Seminars in nephrology | 2019
Oxygenation of the Transplanted Kidney.
Abstract
Although kidney oxygen tensions are heterogenous, and mostly below renal vein level, the nephron is highly dependent on aerobic metabolism for active tubular transport. This renders the kidney particularly susceptible to hypoxia, which is considered a main characteristic and driver of acute and chronic kidney injury, albeit the evidence supporting this assumption is not entirely conclusive. Kidney transplants are exposed to several conditions that may interfere with the balance between oxygen supply and consumption, and enhance hypoxia and hypoxic injury. These include conditions leading to and resulting from brain death of kidney donors, ischemia and reperfusion during organ donation, storage and transplantation, postoperative vascular complications, vasoconstriction induced by immunosuppression, and impaired perfusion resulting from interstitial edema, inflammation, and fibrosis.

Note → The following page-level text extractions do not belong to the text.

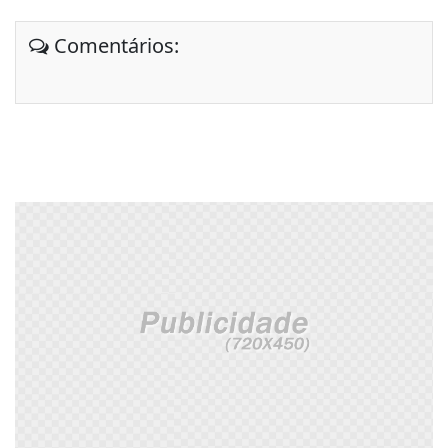
Comentários: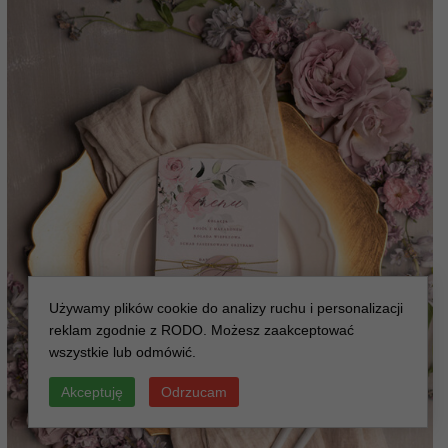
Używamy plików cookie do analizy ruchu i personalizacji
reklam zgodnie z RODO. Możesz zaakceptować
wszystkie lub odmówić.
Akceptuję
Odrzucam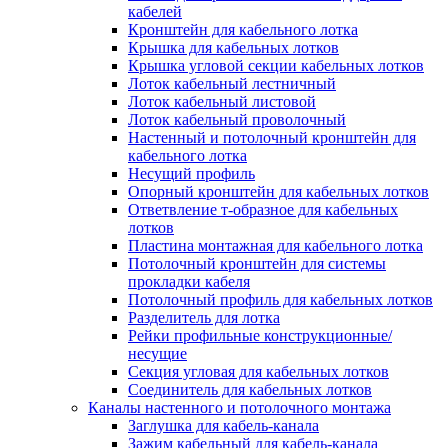
Зажим несущего троса
кабелей
Зажим/клипса для крепления труб
Кронштейн для кабельного лотка
Скоба крепежная
Крышка для кабельных лотков
Скоба с гвоздем
Крышка угловой секции кабельных лотков
Соединитель провода
Лоток кабельный лестничный
Материалы для подключения
Лоток кабельный листовой
Аксессуары для распределительн
Лоток кабельный проволочный
коробок/корпусов для монтажа в с
Настенный и потолочный кронштейн для
и в потолке
кабельного лотка
Зажим безвинтовой клеммный
Несущий профиль
Коробка клеммная
Опорный кронштейн для кабельных лотков
Коробка распределительная для
Ответвление т-образное для кабельных
потолочных светильников
лотков
Крышка для распределительной
Пластина монтажная для кабельного лотка
коробки/корпуса для монтажа в ст
Потолочный кронштейн для системы
в потолке
прокладки кабеля
Распределительная коробка/корпус
Потолочный профиль для кабельных лотков
монтажа в стене и в потолке
Разделитель для лотка
Распределительная коробка/корпус
Рейки профильные конструкционные/
монтажа на стене и на потолке
несущие
Система электромонтажных колонн
Секция угловая для кабельных лотков
Электромонтажная колонна
Соединитель для кабельных лотков
Системы ввода для кабелей и проводов
Каналы настенного и потолочного монтажа
Ввод кабельный/сальник
Заглушка для кабель-канала
Уплотнитель для кабельного разъе
Зажим кабельный для кабель-канала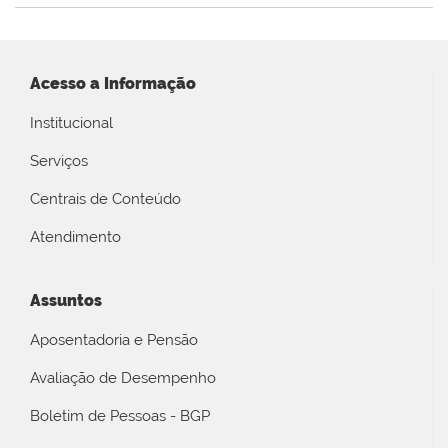
Acesso a Informação
Institucional
Serviços
Centrais de Conteúdo
Atendimento
Assuntos
Aposentadoria e Pensão
Avaliação de Desempenho
Boletim de Pessoas - BGP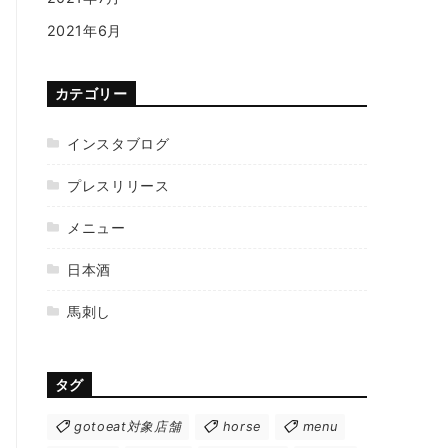
2021年6月
カテゴリー
インスタブログ
プレスリリース
メニュー
日本酒
馬刺し
タグ
gotoeat対象店舗
horse
menu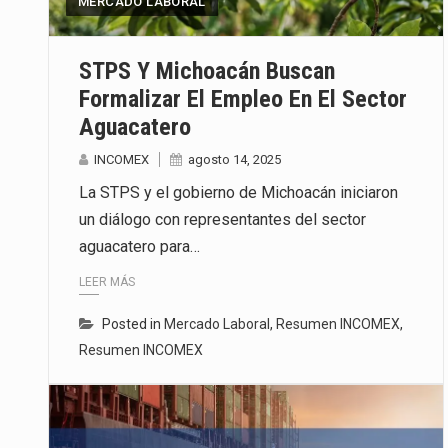
MERCADO LABORAL
La inversión fija bruta en Méxic
STPS Y Michoacán Buscan
El gobierno de Estados Unidos a
Formalizar El Empleo En El Sector
Aguacatero
El Departamento de Agricultura
INCOMEX
agosto 14, 2025
La STPS y el gobierno de Michoacán iniciaron
un diálogo con representantes del sector
aguacatero para…
LEER MÁS
Posted in
Mercado Laboral
,
Resumen INCOMEX
,
Resumen INCOMEX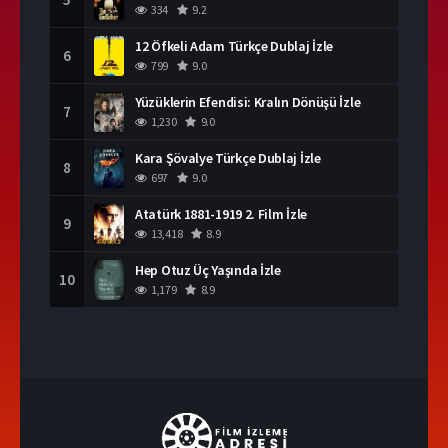
334
9.2
12 Öfkeli Adam Türkçe Dublaj İzle
6
799
9.0
Yüzüklerin Efendisi: Kralın Dönüşü İzle
7
1,230
9.0
Kara Şövalye Türkçe Dublaj İzle
8
697
9.0
Atatürk 1881-1919 2. Film İzle
9
13,418
8.9
Hep Otuz Üç Yaşında İzle
10
1,179
8.9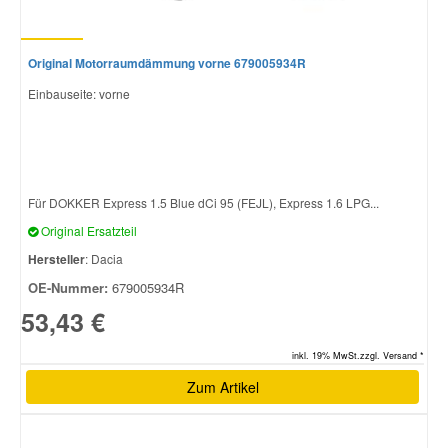
Original Motorraumdämmung vorne 679005934R
Einbauseite: vorne
Für DOKKER Express 1.5 Blue dCi 95 (FEJL), Express 1.6 LPG...
Original Ersatzteil
Hersteller
: Dacia
OE-Nummer:
679005934R
53,43 €
inkl. 19% MwSt.zzgl. Versand *
Zum Artikel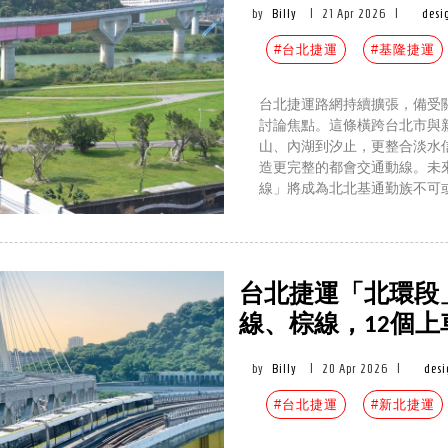
by
Billy
|
21 Apr 2026
|
desi
#台北捷運
#基隆捷運
台北捷運路網持續擴張，備受
討論焦點。這條橫跨台北市與
山、內湖到汐止，更整合淡水
造更完整的都會交通動線。未
線」將成為北北基通勤族不可
台北捷運「北環段」
線、棕線，12個上
by
Billy
|
20 Apr 2026
|
des
#台北捷運
#新北捷運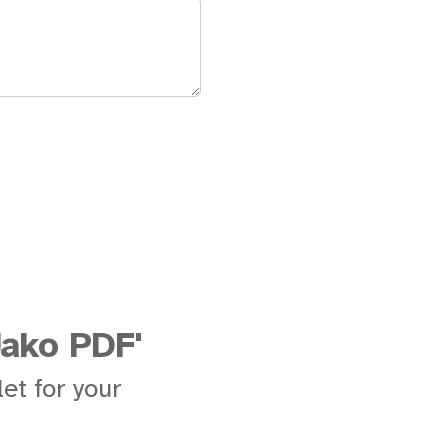
Jako PDF'
et for your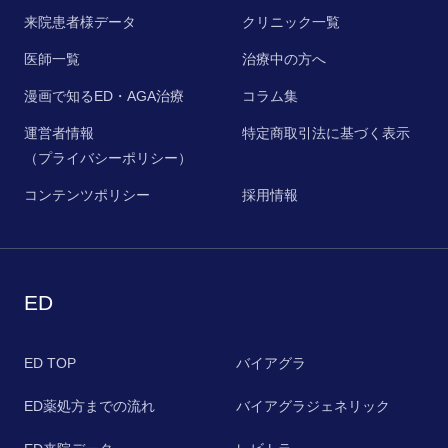
来院患者様データ
クリニック一覧
医師一覧
治療中の方へ
漫画で知るED・AGA治療
コラム集
運営者情報
特定商取引法に基づく表示
（プライバシーポリシー）
コンテンツポリシー
採用情報
ED
ED TOP
バイアグラ
ED薬処方までの流れ
バイアグラジェネリック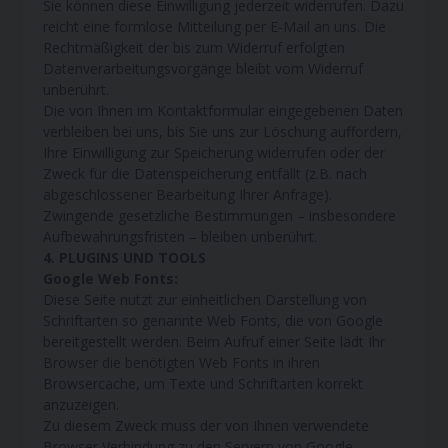
Sie können diese Einwilligung jederzeit widerrufen. Dazu
reicht eine formlose Mitteilung per E-Mail an uns. Die
Rechtmäßigkeit der bis zum Widerruf erfolgten
Datenverarbeitungsvorgänge bleibt vom Widerruf
unberührt.
Die von Ihnen im Kontaktformular eingegebenen Daten
verbleiben bei uns, bis Sie uns zur Löschung auffordern,
Ihre Einwilligung zur Speicherung widerrufen oder der
Zweck für die Datenspeicherung entfällt (z.B. nach
abgeschlossener Bearbeitung Ihrer Anfrage).
Zwingende gesetzliche Bestimmungen – insbesondere
Aufbewahrungsfristen – bleiben unberührt.
4. PLUGINS UND TOOLS
Google Web Fonts:
Diese Seite nutzt zur einheitlichen Darstellung von
Schriftarten so genannte Web Fonts, die von Google
bereitgestellt werden. Beim Aufruf einer Seite lädt Ihr
Browser die benötigten Web Fonts in ihren
Browsercache, um Texte und Schriftarten korrekt
anzuzeigen.
Zu diesem Zweck muss der von Ihnen verwendete
Browser Verbindung zu den Servern von Google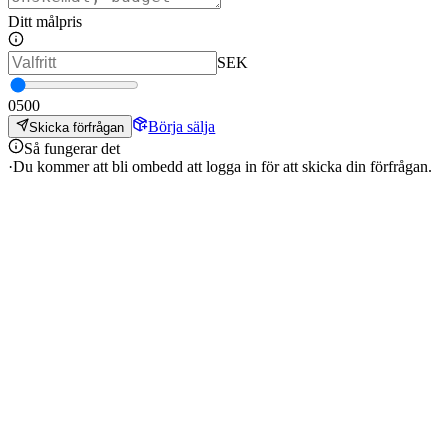
Ditt målpris
SEK
0
500
Börja sälja
Skicka förfrågan
Så fungerar det
·
Du kommer att bli ombedd att logga in för att skicka din förfrågan.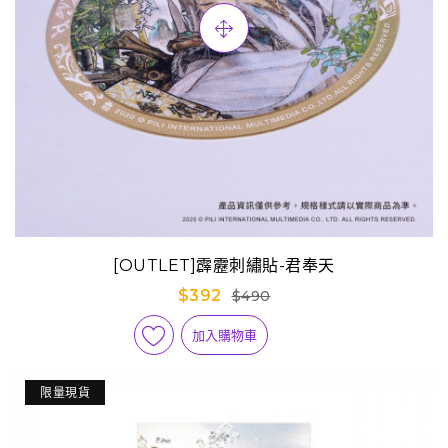
[OUTLET]霹靂刺繡貼-君奉天
$392
$490
加入購物車
限量現貨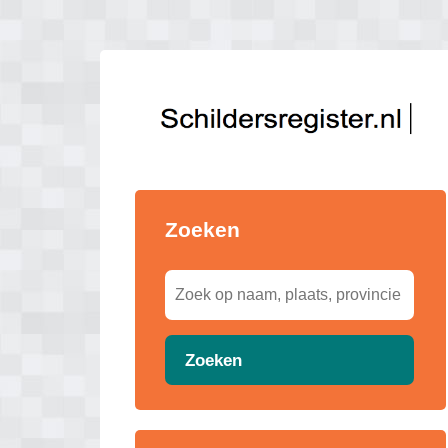
Zoeken
Zoeken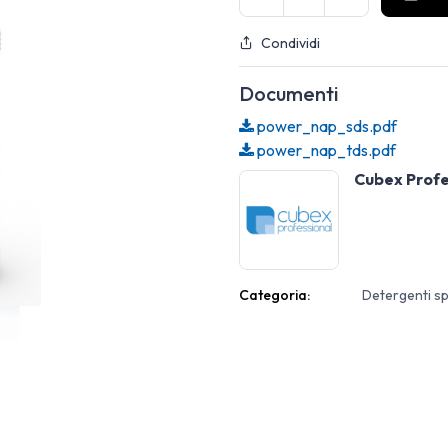
Condividi
Documenti
power_nap_sds.pdf
power_nap_tds.pdf
Cubex Profe
Categoria:
Detergenti sp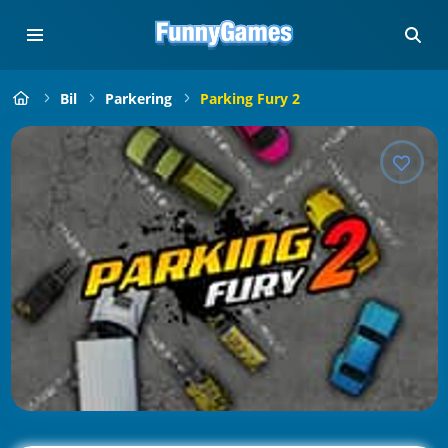
Bil
Parkering
Parking Fury 2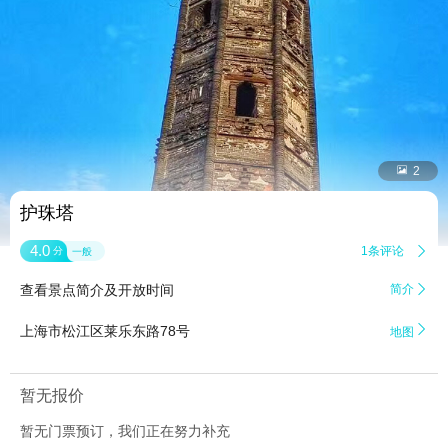


2
护珠塔
4.0
1条评论

分
一般
查看景点简介及开放时间
简介


上海市松江区莱乐东路78号
地图
暂无报价
暂无门票预订，我们正在努力补充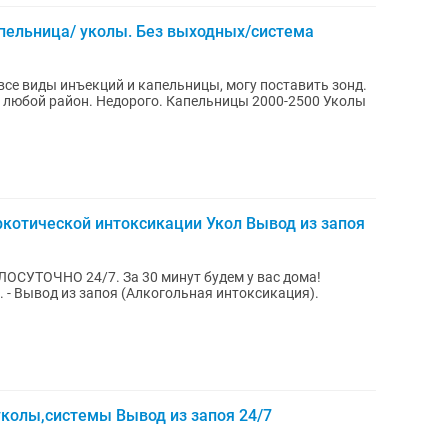
пельница/ уколы. Без выходных/система
все виды инъекций и капельницы, могу поставить зонд.
в любой район. Недорого. Капельницы 2000-2500 Уколы
ркотической интоксикации Укол Вывод из запоя
ГЛОСУТОЧНО 24/7. За 30 минут будем у вас дома!
я).
колы,системы Вывод из запоя 24/7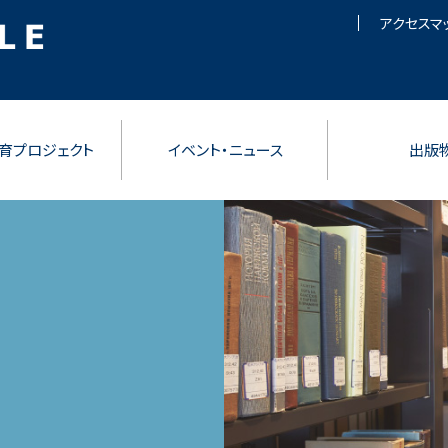
アクセスマ
育プロジェクト
イベント・ニュース
出版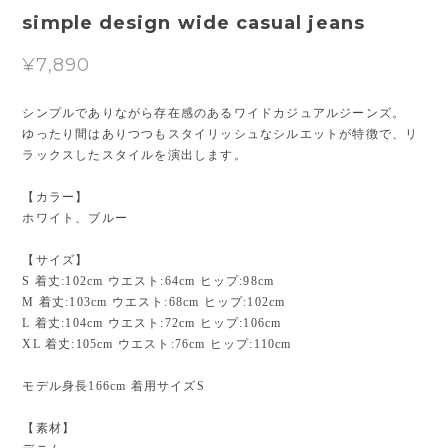
simple design wide casual jeans
¥7,890
シンプルでありながら存在感のあるワイドカジュアルジーンズ。
ゆったり間はありつつもスタイリッシュなシルエットが特徴で、リ
ラックスしたスタイルを演出します。
【カラー】
ホワイト、ブルー
【サイズ】
S 着丈:102cm ウエスト:64cm ヒップ:98cm
M 着丈:103cm ウエスト:68cm ヒップ:102cm
L 着丈:104cm ウエスト:72cm ヒップ:106cm
XL 着丈:105cm ウエスト:76cm ヒップ:110cm
モデル身長166cm 着用サイズS
【素材】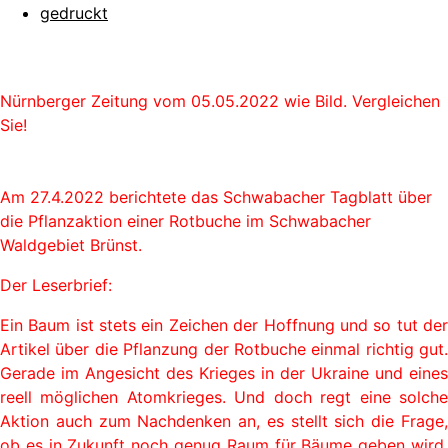
gedruckt
Nürnberger Zeitung vom 05.05.2022 wie Bild. Vergleichen
Sie!
Am 27.4.2022 berichtete das Schwabacher Tagblatt über
die Pflanzaktion einer Rotbuche im Schwabacher
Waldgebiet Brünst.
Der Leserbrief:
Ein Baum ist stets ein Zeichen der Hoffnung und so tut der
Artikel über die Pflanzung der Rotbuche einmal richtig gut.
Gerade im Angesicht des Krieges in der Ukraine und eines
reell möglichen Atomkrieges. Und doch regt eine solche
Aktion auch zum Nachdenken an, es stellt sich die Frage,
ob es in Zukunft noch genug Raum für Bäume geben wird,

Acute graft injury, the immediate consequence of hypoxia and reperfusion, results in delayed graft function and increased risk of chronic graft failure. Although current strategies to alleviate hypoxic/ischemic graft injury focus on limiting injury (eg, by reducing cold and warm ischemia times), experimental evidence suggests that preconditioning through local or remote ischemia, or activation of the hypoxia-inducible factor pathway, can decrease hypoxic injury. In combination with ex vivo machine perfusion such approaches hold significant promise for improving transplantation outcomes.